#### [Exercise objective]
With the images removed, return every line below exactly as it reads.

[Extracted data entries]
★ ★ ★ ★
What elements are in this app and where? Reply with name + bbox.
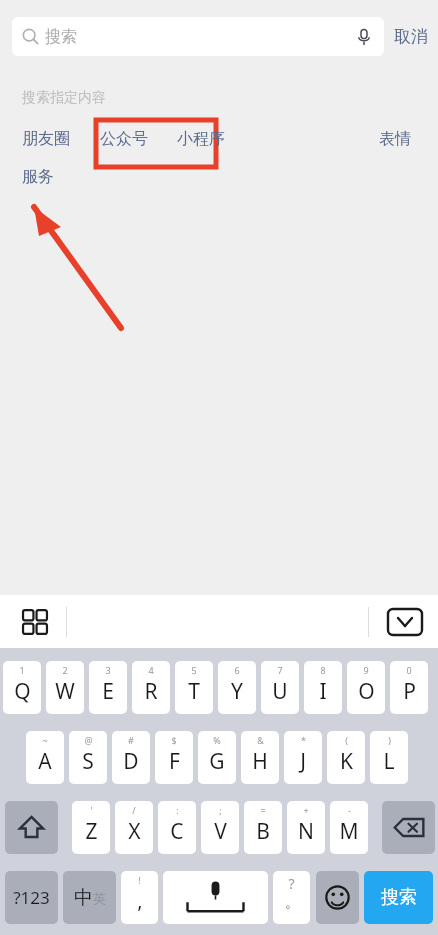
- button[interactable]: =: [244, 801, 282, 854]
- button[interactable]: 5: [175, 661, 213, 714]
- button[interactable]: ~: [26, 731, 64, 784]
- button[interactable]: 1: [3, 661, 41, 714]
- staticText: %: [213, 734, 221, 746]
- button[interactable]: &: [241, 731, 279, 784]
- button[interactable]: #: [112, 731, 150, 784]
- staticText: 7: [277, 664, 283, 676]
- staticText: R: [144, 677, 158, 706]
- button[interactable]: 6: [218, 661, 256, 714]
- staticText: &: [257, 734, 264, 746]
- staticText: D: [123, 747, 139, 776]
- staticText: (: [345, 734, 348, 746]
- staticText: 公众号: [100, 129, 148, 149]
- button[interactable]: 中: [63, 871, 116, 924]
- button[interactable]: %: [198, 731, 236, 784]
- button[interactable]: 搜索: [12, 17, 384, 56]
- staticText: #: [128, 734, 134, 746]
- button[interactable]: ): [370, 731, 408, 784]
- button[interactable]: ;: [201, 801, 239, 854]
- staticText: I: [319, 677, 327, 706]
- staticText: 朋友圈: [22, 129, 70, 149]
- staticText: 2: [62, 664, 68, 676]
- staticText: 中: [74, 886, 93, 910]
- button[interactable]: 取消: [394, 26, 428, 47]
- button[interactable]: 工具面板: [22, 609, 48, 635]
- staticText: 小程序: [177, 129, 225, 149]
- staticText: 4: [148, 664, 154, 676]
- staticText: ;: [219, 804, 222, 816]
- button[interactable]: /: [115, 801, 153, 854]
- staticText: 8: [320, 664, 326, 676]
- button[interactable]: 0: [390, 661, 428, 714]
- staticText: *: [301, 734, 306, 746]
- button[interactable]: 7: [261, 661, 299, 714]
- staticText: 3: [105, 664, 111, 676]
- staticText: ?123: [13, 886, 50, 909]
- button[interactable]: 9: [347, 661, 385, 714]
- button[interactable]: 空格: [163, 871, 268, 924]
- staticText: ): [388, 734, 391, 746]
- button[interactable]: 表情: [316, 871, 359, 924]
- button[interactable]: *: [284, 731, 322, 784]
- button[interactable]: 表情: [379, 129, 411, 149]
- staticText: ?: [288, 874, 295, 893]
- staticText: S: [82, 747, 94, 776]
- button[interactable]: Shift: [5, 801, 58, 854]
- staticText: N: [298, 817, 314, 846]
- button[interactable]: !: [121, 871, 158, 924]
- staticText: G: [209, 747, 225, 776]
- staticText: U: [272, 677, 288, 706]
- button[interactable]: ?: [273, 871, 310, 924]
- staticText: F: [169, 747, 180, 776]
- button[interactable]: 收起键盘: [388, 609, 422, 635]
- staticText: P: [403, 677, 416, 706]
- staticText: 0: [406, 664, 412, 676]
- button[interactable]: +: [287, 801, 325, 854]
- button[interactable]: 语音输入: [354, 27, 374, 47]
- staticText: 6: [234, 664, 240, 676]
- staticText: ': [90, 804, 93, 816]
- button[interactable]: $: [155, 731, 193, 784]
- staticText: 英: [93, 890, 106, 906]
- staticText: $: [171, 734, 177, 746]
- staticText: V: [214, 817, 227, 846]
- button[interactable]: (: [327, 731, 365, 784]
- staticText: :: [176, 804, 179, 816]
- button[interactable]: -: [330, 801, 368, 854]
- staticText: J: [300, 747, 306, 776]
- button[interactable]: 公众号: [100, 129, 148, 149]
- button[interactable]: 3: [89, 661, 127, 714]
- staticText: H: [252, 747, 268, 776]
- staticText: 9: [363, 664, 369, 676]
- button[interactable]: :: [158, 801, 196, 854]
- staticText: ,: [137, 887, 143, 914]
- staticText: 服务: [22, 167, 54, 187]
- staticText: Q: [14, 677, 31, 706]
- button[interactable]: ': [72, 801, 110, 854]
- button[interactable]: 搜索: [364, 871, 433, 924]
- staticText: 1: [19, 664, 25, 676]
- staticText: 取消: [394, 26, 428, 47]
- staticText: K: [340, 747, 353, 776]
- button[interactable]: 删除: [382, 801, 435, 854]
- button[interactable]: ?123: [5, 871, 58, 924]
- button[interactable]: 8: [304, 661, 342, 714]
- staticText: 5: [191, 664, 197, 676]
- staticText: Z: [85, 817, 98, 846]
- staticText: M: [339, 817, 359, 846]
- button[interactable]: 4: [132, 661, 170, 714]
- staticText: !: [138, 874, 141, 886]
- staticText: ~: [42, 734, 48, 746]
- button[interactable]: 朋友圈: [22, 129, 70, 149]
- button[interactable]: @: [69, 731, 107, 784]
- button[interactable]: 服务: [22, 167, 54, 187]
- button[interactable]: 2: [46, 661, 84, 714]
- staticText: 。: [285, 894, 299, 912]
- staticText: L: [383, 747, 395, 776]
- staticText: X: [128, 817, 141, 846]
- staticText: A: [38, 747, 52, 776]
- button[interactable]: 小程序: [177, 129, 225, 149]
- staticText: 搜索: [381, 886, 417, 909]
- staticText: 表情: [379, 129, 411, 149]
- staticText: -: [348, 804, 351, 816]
★ ★ ★ ★
#### [Result for this task]
What elements are in this app and where? Reply with name + bbox.
- button[interactable]: =: [244, 801, 282, 854]
- button[interactable]: 5: [175, 661, 213, 714]
- button[interactable]: ~: [26, 731, 64, 784]
- button[interactable]: 1: [3, 661, 41, 714]
- staticText: %: [213, 734, 221, 746]
- button[interactable]: &: [241, 731, 279, 784]
- button[interactable]: #: [112, 731, 150, 784]
- staticText: 7: [277, 664, 283, 676]
- staticText: R: [144, 677, 158, 706]
- button[interactable]: 6: [218, 661, 256, 714]
- staticText: &: [257, 734, 264, 746]
- staticText: D: [123, 747, 139, 776]
- staticText: (: [345, 734, 348, 746]
- staticText: 公众号: [100, 129, 148, 149]
- button[interactable]: 中: [63, 871, 116, 924]
- button[interactable]: %: [198, 731, 236, 784]
- button[interactable]: 搜索: [12, 17, 384, 56]
- staticText: #: [128, 734, 134, 746]
- button[interactable]: ): [370, 731, 408, 784]
- button[interactable]: ;: [201, 801, 239, 854]
- staticText: I: [319, 677, 327, 706]
- staticText: 朋友圈: [22, 129, 70, 149]
- staticText: 2: [62, 664, 68, 676]
- staticText: 中: [74, 886, 93, 910]
- button[interactable]: 取消: [394, 26, 428, 47]
- button[interactable]: 工具面板: [22, 609, 48, 635]
- staticText: 小程序: [177, 129, 225, 149]
- staticText: 4: [148, 664, 154, 676]
- staticText: ;: [219, 804, 222, 816]
- button[interactable]: /: [115, 801, 153, 854]
- staticText: 8: [320, 664, 326, 676]
- button[interactable]: 0: [390, 661, 428, 714]
- staticText: *: [301, 734, 306, 746]
- button[interactable]: 7: [261, 661, 299, 714]
- staticText: 3: [105, 664, 111, 676]
- staticText: ?123: [13, 886, 50, 909]
- button[interactable]: 9: [347, 661, 385, 714]
- button[interactable]: 空格: [163, 871, 268, 924]
- staticText: ): [388, 734, 391, 746]
- button[interactable]: 表情: [316, 871, 359, 924]
- button[interactable]: *: [284, 731, 322, 784]
- button[interactable]: 表情: [379, 129, 411, 149]
- staticText: ?: [288, 874, 295, 893]
- staticText: S: [82, 747, 94, 776]
- button[interactable]: Shift: [5, 801, 58, 854]
- staticText: N: [298, 817, 314, 846]
- button[interactable]: !: [121, 871, 158, 924]
- staticText: G: [209, 747, 225, 776]
- staticText: U: [272, 677, 288, 706]
- button[interactable]: ?: [273, 871, 310, 924]
- staticText: F: [169, 747, 180, 776]
- button[interactable]: 收起键盘: [388, 609, 422, 635]
- staticText: P: [403, 677, 416, 706]
- staticText: 0: [406, 664, 412, 676]
- button[interactable]: +: [287, 801, 325, 854]
- button[interactable]: 语音输入: [354, 27, 374, 47]
- staticText: 6: [234, 664, 240, 676]
- staticText: ': [90, 804, 93, 816]
- button[interactable]: $: [155, 731, 193, 784]
- staticText: 英: [93, 890, 106, 906]
- staticText: $: [171, 734, 177, 746]
- staticText: V: [214, 817, 227, 846]
- button[interactable]: (: [327, 731, 365, 784]
- staticText: :: [176, 804, 179, 816]
- button[interactable]: -: [330, 801, 368, 854]
- staticText: J: [300, 747, 306, 776]
- button[interactable]: 公众号: [100, 129, 148, 149]
- button[interactable]: 3: [89, 661, 127, 714]
- staticText: H: [252, 747, 268, 776]
- staticText: 9: [363, 664, 369, 676]
- button[interactable]: :: [158, 801, 196, 854]
- staticText: ,: [137, 887, 143, 914]
- staticText: 服务: [22, 167, 54, 187]
- staticText: Q: [14, 677, 31, 706]
- button[interactable]: ': [72, 801, 110, 854]
- button[interactable]: 搜索: [364, 871, 433, 924]
- staticText: 1: [19, 664, 25, 676]
- staticText: 取消: [394, 26, 428, 47]
- staticText: K: [340, 747, 353, 776]
- button[interactable]: 删除: [382, 801, 435, 854]
- button[interactable]: ?123: [5, 871, 58, 924]
- button[interactable]: 8: [304, 661, 342, 714]
- staticText: 5: [191, 664, 197, 676]
- staticText: Z: [85, 817, 98, 846]
- staticText: M: [339, 817, 359, 846]
- button[interactable]: 4: [132, 661, 170, 714]
- staticText: !: [138, 874, 141, 886]
- staticText: ~: [42, 734, 48, 746]
- button[interactable]: 朋友圈: [22, 129, 70, 149]
- button[interactable]: @: [69, 731, 107, 784]
- button[interactable]: 服务: [22, 167, 54, 187]
- button[interactable]: 2: [46, 661, 84, 714]
- staticText: 。: [285, 894, 299, 912]
- staticText: L: [383, 747, 395, 776]
- staticText: X: [128, 817, 141, 846]
- staticText: A: [38, 747, 52, 776]
- button[interactable]: 小程序: [177, 129, 225, 149]
- staticText: 搜索: [381, 886, 417, 909]
- staticText: 表情: [379, 129, 411, 149]
- staticText: -: [348, 804, 351, 816]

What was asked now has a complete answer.